* _Work request_: In the entries below, find each line with the string "logo" and copy it.

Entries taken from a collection
↓
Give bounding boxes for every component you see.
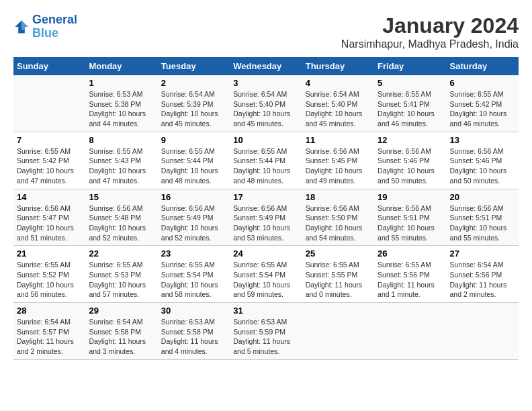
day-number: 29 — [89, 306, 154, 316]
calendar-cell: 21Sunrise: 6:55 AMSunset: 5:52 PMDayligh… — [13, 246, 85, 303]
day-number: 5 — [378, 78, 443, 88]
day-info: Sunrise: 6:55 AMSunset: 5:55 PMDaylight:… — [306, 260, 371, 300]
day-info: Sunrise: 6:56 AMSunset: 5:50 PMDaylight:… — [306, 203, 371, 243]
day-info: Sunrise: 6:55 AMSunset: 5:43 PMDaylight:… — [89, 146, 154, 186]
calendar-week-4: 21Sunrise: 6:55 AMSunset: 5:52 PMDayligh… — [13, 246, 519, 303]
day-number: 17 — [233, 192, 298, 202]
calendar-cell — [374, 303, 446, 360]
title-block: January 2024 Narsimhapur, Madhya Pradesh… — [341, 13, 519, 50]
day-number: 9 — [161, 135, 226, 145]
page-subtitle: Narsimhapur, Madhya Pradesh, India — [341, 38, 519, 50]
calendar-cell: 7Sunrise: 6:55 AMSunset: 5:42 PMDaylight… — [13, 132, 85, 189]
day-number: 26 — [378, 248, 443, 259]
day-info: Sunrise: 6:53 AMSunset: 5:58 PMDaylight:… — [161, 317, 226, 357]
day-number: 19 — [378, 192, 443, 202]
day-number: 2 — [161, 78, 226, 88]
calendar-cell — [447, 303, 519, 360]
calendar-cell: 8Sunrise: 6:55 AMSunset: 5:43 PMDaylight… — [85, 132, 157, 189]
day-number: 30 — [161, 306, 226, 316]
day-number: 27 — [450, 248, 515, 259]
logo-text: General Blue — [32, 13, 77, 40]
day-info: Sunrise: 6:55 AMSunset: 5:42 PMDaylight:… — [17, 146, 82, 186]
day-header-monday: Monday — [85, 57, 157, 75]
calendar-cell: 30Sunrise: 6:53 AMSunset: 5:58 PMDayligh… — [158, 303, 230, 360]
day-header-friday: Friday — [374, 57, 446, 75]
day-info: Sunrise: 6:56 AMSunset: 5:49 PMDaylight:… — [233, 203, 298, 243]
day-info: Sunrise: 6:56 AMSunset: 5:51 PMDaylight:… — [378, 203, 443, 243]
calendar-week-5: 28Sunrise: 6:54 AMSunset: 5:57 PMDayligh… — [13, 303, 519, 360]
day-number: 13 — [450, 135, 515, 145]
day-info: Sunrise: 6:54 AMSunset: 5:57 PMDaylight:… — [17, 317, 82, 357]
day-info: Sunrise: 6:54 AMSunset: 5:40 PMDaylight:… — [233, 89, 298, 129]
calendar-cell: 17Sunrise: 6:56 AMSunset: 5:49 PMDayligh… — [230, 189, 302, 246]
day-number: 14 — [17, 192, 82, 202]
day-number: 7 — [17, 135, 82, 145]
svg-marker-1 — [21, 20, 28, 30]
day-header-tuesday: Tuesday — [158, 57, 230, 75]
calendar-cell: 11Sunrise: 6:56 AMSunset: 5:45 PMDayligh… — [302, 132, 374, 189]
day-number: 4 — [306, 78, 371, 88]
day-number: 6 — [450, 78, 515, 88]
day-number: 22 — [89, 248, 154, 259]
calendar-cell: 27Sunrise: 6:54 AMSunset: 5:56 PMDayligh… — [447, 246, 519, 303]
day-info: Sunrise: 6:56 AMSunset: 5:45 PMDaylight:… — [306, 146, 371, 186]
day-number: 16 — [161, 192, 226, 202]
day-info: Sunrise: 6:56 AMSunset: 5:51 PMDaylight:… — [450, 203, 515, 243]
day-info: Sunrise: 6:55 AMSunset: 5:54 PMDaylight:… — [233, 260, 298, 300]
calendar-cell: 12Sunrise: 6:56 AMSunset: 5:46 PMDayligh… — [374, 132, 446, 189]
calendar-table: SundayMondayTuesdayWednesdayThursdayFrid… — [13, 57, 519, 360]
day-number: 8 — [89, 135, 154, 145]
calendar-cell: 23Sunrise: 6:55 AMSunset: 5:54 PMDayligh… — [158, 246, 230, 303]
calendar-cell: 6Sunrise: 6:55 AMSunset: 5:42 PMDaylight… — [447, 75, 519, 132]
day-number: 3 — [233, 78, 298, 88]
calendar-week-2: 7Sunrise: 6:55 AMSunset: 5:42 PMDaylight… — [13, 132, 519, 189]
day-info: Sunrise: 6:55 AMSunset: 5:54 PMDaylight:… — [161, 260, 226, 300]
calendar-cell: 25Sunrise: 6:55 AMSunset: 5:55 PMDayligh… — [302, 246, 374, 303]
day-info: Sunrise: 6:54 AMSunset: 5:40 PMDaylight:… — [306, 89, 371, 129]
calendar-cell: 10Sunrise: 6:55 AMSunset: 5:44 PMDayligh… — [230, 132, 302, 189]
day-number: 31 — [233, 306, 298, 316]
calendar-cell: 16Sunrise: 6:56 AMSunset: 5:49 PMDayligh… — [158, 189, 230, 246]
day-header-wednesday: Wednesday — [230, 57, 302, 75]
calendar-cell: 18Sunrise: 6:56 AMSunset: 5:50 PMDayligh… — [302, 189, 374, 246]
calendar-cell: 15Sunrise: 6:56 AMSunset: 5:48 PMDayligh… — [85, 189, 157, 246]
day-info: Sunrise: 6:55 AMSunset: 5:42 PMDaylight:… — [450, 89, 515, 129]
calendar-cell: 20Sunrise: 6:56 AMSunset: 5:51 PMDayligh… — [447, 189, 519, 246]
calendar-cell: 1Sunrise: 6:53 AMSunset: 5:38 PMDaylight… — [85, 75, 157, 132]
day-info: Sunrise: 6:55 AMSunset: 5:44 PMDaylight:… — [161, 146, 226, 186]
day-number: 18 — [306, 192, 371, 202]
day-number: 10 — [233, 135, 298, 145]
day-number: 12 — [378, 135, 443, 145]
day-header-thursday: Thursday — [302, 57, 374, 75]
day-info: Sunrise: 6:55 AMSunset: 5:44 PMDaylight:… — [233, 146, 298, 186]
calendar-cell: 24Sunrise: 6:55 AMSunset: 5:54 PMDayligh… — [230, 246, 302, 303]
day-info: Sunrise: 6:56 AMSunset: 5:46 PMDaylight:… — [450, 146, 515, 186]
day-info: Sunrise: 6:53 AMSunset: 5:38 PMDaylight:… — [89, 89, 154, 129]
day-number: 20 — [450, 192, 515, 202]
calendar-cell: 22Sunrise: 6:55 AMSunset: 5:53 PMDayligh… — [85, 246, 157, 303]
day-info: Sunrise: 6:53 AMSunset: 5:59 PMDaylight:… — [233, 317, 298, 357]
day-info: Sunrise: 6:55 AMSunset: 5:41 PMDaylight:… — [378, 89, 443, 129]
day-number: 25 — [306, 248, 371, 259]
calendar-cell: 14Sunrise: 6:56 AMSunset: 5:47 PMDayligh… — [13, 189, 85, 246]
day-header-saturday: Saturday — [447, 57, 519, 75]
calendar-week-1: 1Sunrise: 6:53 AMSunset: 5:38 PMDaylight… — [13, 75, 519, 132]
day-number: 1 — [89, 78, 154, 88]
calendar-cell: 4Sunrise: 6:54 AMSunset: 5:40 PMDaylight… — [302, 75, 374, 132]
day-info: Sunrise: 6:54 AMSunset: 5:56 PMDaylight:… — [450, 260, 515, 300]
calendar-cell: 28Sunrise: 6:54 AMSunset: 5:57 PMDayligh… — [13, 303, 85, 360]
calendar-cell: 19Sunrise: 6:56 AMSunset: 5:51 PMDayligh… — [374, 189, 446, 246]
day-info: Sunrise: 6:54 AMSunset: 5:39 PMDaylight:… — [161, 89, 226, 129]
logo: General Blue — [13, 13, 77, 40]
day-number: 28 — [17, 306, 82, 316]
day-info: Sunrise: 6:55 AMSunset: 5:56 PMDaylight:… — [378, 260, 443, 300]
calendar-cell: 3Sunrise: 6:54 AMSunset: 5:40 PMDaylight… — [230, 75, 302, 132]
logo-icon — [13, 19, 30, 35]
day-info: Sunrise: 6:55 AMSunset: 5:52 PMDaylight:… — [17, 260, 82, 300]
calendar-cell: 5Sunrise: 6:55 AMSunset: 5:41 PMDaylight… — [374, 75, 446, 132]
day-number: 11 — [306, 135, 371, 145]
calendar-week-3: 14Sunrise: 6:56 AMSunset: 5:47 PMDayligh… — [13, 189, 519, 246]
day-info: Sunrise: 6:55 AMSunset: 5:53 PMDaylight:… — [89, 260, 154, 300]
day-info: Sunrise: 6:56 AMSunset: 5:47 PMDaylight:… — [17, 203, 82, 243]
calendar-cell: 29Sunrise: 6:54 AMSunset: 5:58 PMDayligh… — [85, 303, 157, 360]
↑
↓
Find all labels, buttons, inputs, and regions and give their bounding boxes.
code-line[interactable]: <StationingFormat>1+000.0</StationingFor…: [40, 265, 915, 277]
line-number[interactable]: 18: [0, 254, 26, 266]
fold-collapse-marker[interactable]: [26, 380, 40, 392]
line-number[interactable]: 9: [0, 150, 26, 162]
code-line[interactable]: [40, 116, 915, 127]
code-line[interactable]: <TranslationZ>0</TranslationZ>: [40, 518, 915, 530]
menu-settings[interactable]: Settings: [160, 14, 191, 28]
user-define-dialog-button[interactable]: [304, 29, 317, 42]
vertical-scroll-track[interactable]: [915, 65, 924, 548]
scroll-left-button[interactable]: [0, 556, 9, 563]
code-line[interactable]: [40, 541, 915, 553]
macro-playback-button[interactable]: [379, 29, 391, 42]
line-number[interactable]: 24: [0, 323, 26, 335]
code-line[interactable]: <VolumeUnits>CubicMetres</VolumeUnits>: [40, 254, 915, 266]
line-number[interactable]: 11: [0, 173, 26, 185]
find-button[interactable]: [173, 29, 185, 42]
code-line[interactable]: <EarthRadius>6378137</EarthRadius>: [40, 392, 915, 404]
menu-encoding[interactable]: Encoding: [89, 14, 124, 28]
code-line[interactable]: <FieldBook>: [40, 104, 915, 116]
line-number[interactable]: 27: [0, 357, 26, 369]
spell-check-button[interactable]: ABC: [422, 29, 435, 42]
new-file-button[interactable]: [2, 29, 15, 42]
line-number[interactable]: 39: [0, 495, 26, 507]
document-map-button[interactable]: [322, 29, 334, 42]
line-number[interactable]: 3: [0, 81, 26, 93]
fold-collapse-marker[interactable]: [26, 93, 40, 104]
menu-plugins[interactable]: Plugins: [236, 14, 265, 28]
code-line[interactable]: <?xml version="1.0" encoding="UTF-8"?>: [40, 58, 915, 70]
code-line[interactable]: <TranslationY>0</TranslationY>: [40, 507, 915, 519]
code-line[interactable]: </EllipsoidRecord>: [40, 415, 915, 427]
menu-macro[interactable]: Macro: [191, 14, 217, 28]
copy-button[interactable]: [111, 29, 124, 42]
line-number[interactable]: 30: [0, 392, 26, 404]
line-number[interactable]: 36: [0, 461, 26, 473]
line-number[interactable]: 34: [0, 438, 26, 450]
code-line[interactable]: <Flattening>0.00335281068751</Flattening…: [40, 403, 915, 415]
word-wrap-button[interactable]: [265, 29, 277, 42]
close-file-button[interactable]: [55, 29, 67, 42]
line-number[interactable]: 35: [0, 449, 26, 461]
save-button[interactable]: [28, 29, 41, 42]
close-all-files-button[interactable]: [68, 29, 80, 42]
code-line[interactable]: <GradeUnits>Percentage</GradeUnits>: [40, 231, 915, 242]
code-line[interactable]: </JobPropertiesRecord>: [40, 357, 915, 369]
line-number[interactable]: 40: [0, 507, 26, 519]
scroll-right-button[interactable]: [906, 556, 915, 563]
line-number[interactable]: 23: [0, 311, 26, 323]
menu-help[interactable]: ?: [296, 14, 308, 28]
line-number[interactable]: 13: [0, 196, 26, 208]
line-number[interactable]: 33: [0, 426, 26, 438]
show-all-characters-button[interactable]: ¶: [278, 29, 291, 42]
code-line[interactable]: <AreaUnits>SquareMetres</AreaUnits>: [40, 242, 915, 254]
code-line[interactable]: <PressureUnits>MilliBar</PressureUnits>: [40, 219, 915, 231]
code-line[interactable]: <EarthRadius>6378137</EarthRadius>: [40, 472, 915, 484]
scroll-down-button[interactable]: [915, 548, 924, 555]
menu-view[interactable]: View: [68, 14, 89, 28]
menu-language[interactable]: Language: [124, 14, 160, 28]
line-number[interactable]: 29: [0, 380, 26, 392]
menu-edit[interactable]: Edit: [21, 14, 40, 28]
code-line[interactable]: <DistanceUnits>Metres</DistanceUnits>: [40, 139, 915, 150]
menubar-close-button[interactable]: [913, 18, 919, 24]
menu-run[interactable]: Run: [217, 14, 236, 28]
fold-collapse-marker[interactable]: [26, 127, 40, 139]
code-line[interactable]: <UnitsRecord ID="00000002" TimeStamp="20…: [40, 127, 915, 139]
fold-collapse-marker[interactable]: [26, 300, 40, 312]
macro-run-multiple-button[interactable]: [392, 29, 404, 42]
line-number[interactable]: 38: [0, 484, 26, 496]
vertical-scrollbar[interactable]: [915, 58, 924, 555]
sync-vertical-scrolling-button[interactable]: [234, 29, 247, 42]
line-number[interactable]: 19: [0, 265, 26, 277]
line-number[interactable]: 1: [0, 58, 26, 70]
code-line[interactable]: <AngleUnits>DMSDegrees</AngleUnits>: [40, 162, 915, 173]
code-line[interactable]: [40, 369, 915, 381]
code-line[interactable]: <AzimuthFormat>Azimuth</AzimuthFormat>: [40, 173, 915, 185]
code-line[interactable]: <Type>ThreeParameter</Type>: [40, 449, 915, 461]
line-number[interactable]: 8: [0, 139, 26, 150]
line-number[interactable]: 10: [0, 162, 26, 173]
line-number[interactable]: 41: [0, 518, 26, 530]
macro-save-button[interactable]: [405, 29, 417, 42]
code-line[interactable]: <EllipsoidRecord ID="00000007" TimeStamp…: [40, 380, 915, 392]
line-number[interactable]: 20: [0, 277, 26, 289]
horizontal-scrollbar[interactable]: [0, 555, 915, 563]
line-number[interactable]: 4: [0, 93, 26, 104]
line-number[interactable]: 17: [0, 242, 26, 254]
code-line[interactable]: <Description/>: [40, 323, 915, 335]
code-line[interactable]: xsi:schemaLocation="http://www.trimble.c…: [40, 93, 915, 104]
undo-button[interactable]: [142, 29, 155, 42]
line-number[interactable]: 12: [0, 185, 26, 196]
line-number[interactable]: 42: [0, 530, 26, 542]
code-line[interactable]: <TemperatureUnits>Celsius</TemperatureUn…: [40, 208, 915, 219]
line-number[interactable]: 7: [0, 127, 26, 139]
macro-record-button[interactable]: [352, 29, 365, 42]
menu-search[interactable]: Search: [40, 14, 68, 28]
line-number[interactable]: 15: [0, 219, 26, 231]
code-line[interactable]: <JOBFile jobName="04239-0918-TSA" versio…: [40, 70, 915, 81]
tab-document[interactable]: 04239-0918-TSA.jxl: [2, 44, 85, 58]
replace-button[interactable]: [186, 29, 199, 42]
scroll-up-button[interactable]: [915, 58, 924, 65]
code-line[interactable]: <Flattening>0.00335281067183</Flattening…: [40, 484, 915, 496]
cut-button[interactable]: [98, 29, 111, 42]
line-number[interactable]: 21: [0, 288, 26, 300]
↑
* _Finished task_:
logo-text: General Blue — [32, 13, 77, 40]
logo: General Blue — [13, 13, 77, 40]
logo-icon — [13, 19, 30, 35]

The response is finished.